Considering this feature is out for anyone to use, my question is: who is responsible for the damage? Suppose you have a video like this one clearly showing autopilot being at fault, will Tesla cover the costs of damage? (of both the tesla car and the other party's car?)
The short term answer is probably going to be "the driver, until this becomes a sufficiently common issue that legislators get involved"
The longer term answer is probably going to be "AI insurance". The bigger question is whether it will be the vendors or the owners who pay the premiums. My hope is that the onus would be on vendors, since it's _their_ software, but my gut says that the cost will instead fall upon either owners or the taxpayer.
The feature is not out for everyone to use. I have FSD and do not have this for my Model 3 yet
This seems like a profoundly irresponsible move. After selling expensive snake oil FSD hardware for years, Tesla is putting a flawed system into production that people will trust too much and which will inevitably lead to accidents. This could lead to legislation against FSD and set the whole industry back, preventing more responsible players from bringing their superior products to market in a timely fashion. Maybe a conscious play from Tesla to handicap their more technologically developed rivals?
What is amazing is that Tesla is able to scale testing tremendously with this and that's probably why they'll be the first ones to make it.
Uber, Waymo, etc have to pay people Tesla owners do it for free! Millions of miles...
Can't believe this is allowed on the road.
I can't believe we allow untrained humans to drive.
Being allowed to drive is almost a necessity in today’s world whereas the need for Self-Driving is not.

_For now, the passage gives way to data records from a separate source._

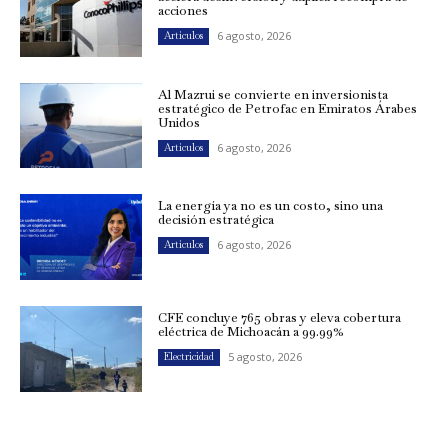
acciones
6 agosto, 2026
Artículos
Al Mazrui se convierte en inversionista
estratégico de Petrofac en Emiratos Árabes
Unidos
6 agosto, 2026
Artículos
La energía ya no es un costo, sino una
decisión estratégica
6 agosto, 2026
Artículos
CFE concluye 765 obras y eleva cobertura
eléctrica de Michoacán a 99.99%
5 agosto, 2026
Electricidad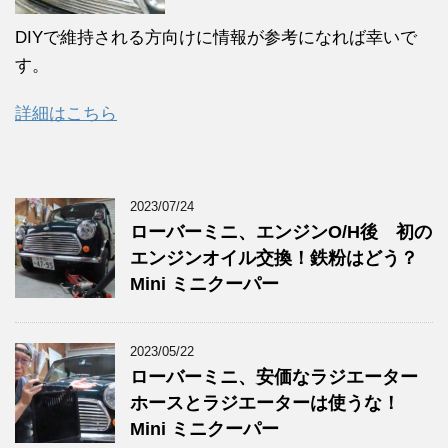
DIYで維持される方向けに情報が参考になれば幸いで
す。
詳細はこちら
2023/07/24
ローバーミニ、エンジンO/H後 初の
エンジンオイル交換！鉄粉はどう？
Mini ミニクーパー
2023/05/22
ローバーミニ、安価なラジエーター
ホースとラジエーターは使うな！
Mini ミニクーパー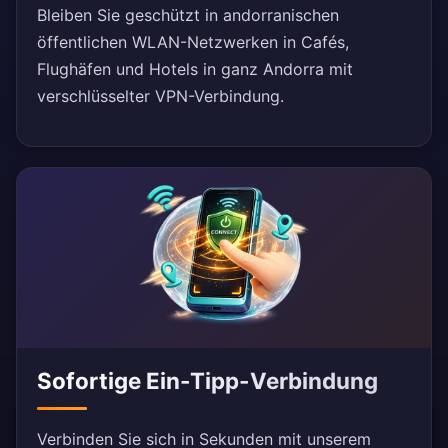
Bleiben Sie geschützt in andorranischen
öffentlichen WLAN-Netzwerken in Cafés,
Flughäfen und Hotels in ganz Andorra mit
verschlüsselter VPN-Verbindung.
Sofortige Ein-Tipp-Verbindung
Verbinden Sie sich in Sekunden mit unserem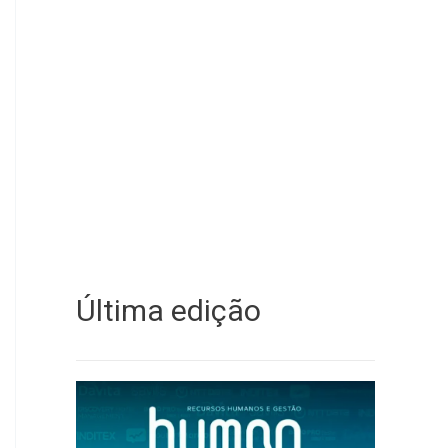
Última edição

I don’t think it’s a fair comparison to make. The same way there are safety restrictions on vehicles in regards to other aspects, the same could apply to an extremely poor driving algorithm if one were to exist.
We train student drivers under professional or at least careful supervision, and we know the learning curve for humans in general. We test them to specific standards for general driving skills, and only then allow them to drive on public roads. And if they commit specific egregious mistakes we suspend that right.
The AP's learning curve is unknown, we don't train it to any specific standard, we don't expect it to pass any test to validate it can or should be allowed to "drive" on a public road, and the AP's "right" to drive is neither officially given, nor withdrawn after making repeated, serious mistakes. Keep in mind that the AP is "the same driver" across all cars.
Your "argument" has no merit.
Your argument has validity in Germany where they properly test drivers before they are allowed to drive.
But in countries like the USA, India, Perú, I think the AI is the safer option.
> same driver
Major rule of functional safety analysis: Look for common-mode failure mechanisms. If the same fault can suddenly manifest in many units, that undermines one level of "random failure" statistics.
And as a comment on Ars pointed out: these are self-reported videos, so a dozen near-accidents in three hours of videos sets a _floor_ on how bad the driving could be.